---------- DATA RECORDS ----------
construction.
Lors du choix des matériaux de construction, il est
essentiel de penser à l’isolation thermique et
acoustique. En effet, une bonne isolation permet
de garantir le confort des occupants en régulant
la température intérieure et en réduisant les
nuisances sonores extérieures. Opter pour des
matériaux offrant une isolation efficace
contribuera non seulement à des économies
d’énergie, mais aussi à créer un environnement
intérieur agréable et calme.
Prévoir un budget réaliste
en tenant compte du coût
----------
ASSIGNMENT
Locate the line with "contribuera non seulement à des économies" in the entries above; extract it and every line after it, verbatim.

TASK ANSWER
contribuera non seulement à des économies
d’énergie, mais aussi à créer un environnement
intérieur agréable et calme.
Prévoir un budget réaliste
en tenant compte du coût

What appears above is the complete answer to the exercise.